Selon les informations parvenues de Bruxelles, les réponses tunisiennes ne sont arrivées qu’à la veille de la réunion du Conseil des ministres des finances du 5 décembre. Elles n’ont pas été examinées car jugées tardives.

Les marocains par contre ont été informés, une semaine avant la réunion précitée, qu’ils figuraient sur la liste noire des paradis fiscaux. Selon un journal marocain, « Mohammed Boussaid, ministre des Finances et Nasser Bourita, ministre des Affaires étrangères ont été « sur le pied de guerre au cours des cinq derniers jours (avant la réunion des ministres européens) pour sortir le Maroc de cette liste noire des paradis fiscaux »

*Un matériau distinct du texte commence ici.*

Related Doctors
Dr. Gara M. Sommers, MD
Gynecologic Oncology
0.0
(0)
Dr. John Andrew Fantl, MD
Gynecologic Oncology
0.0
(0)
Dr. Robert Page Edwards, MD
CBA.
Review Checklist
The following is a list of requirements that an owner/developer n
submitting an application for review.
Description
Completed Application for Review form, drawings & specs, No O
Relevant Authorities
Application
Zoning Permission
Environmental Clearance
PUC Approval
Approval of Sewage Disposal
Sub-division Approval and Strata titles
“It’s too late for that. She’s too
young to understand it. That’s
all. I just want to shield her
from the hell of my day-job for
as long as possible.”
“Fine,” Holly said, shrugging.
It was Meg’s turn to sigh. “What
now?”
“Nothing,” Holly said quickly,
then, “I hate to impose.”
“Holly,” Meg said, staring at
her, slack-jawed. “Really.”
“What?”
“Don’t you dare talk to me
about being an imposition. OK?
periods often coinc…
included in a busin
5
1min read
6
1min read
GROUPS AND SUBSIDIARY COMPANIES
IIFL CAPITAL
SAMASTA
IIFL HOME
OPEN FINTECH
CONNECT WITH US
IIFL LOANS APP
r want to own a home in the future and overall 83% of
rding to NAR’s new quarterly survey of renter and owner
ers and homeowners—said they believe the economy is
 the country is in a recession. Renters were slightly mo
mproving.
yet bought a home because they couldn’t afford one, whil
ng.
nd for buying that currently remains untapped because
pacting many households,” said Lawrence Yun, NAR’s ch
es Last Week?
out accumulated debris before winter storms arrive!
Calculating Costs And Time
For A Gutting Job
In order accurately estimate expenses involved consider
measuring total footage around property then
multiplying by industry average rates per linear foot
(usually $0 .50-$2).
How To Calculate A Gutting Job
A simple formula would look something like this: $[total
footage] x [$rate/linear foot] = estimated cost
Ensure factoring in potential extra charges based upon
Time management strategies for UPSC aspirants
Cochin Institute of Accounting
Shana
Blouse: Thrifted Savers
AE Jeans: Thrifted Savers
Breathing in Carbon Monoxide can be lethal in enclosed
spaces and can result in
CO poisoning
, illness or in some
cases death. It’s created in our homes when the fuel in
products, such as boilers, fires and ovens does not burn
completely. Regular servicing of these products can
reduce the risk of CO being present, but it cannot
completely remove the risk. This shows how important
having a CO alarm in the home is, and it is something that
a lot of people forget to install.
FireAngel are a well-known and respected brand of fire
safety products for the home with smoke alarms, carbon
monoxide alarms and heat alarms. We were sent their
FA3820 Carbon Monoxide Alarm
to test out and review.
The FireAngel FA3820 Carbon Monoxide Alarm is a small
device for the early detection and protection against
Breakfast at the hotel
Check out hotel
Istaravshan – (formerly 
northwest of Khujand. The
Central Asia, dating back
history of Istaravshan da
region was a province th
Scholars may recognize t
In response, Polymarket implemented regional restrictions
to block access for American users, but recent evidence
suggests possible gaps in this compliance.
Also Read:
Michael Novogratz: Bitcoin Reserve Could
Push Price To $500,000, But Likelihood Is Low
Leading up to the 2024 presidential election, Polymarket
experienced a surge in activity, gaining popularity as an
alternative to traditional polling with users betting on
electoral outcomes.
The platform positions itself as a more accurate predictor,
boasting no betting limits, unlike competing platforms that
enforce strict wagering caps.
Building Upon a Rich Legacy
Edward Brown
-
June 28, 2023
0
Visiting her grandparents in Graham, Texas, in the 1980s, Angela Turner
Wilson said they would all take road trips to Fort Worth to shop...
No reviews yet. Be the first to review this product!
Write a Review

« Nous nous sommes mobilisés et nous avons agi avec beaucoup de pression à la fois auprès des ministres, de la commission de l’UE et du conseil de l’UE pour exposer notre point de vue", indique une source marocaine à la revue Tout en insistant sur le fait que le « Maroc n'est pas un paradis fiscal et qu'il n'a pas de régime dérogatoire dommageable pour l’économie européenne », les deux ministres marocains ont « répondu favorablement à la demande de l'UE en donnant des gages consacrant la bonne volonté » de leur pays.

Si eux ont pu pourquoi ni notre ambassade à Bruxelles qui est notre délégation auprès de l’Union Européenne, ni nos ministères concernés n’ont pu rien entreprendre pour prévenir une décision si dommageable pour l’image de notre pays.

Bercés par les illusions que nous étions l’exception de la transition démocratique qui a réussi, nous nous croyions être devenus intouchables d’autant que les dirigeants européens, n’ont cessé de formuler des louanges à l’adresse de notre pays et de réitérer leur engagement à lui procurer un soutien total multiforme et constant. Le dernier en date a été le président de la Commission européenne Jean-Claude Juncker lors de sa rencontre à Abidjan avec le président Béji Caïd Essebsi en marge du 5ème sommet euro-africain.

Dans ce dossier on ne peut dissimuler qu’il y a eu dysfonctionnement grave. Il ne fait pas de doute que notre système fiscal a besoin d’être dépoussiéré, réformé et modernisé.

Mais mettre en avant des arguments de souveraineté nationale dans un monde globalisé surtout envers notre plus important partenaire étranger, c’est faire preuve de cécité et d’une ignorance grave des règles qui régissent nos relations avec la partie européenne.

Le fait est là têtu, notre pays a été « black-listé » par son premier partenaire économique et financier, au niveau des investissements étrangers ainsi qu’en ce qui a trait à l’endettement extérieur.

Des mesures doivent être prises pour assurer la transparence fiscale, renforcer la lutte contre l’évasion dans ce domaine et la mise en conformité de la législation fiscale aux standards internationaux. C’est à ce prix que nous serons sortis de cette liste.

Evidemment le dossier ne doit pas être pour autant clos. Il est indispensable que les responsables de ce dysfonctionnement soient identifiés et pourquoi pas sanctionnés.

Au moment où l’on met l’accent sur la diplomatie économique pour laquelle un secrétariat d’état a été créé, on doit tout faire pour que les impacts de ce classement soient minimisés.

L’image de la Tunisie s’en trouvant altérée, nous nous devons de tout faire pour réparer les dommages ainsi causés.